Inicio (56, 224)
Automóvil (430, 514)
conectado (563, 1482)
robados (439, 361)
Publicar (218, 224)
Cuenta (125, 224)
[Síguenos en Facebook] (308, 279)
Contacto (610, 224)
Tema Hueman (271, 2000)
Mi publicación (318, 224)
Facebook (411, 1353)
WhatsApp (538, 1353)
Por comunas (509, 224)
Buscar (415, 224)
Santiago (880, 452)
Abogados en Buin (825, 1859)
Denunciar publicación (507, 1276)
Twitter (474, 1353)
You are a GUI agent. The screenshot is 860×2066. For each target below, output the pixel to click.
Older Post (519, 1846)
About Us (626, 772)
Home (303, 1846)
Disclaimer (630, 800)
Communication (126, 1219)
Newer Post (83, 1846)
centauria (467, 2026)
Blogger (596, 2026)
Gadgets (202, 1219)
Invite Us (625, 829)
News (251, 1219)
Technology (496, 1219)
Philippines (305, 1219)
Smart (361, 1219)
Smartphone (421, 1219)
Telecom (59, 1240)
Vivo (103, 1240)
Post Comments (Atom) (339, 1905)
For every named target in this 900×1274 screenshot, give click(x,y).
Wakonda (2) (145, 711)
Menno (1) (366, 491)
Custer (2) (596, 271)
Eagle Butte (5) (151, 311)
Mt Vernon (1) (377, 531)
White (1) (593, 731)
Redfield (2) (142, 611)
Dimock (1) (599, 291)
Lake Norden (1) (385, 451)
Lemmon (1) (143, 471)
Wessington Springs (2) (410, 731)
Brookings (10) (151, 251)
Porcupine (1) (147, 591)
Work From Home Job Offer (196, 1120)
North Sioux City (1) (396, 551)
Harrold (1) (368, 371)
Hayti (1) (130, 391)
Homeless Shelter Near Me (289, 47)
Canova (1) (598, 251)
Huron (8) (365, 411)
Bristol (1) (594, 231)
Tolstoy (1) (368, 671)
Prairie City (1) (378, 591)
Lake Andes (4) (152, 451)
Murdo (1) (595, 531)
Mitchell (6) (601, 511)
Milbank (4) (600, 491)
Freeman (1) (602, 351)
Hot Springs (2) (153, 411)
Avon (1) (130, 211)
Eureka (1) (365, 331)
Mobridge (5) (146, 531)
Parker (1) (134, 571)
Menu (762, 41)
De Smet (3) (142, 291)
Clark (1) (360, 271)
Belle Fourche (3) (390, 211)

## TASK DETAILS
Copy out each line of the data above, exactly, if it lies between the line holding "Newer Post (83, 1846)" and the line holding "Porcupine (1) (147, 591)", inclusive; copy no other line.

## WRITTEN RESPONSE
Newer Post (83, 1846)
centauria (467, 2026)
Blogger (596, 2026)
Gadgets (202, 1219)
Invite Us (625, 829)
News (251, 1219)
Technology (496, 1219)
Philippines (305, 1219)
Smart (361, 1219)
Smartphone (421, 1219)
Telecom (59, 1240)
Vivo (103, 1240)
Post Comments (Atom) (339, 1905)
For every named target in this 900×1274 screenshot, give click(x,y).
Wakonda (2) (145, 711)
Menno (1) (366, 491)
Custer (2) (596, 271)
Eagle Butte (5) (151, 311)
Mt Vernon (1) (377, 531)
White (1) (593, 731)
Redfield (2) (142, 611)
Dimock (1) (599, 291)
Lake Norden (1) (385, 451)
Lemmon (1) (143, 471)
Wessington Springs (2) (410, 731)
Brookings (10) (151, 251)
Porcupine (1) (147, 591)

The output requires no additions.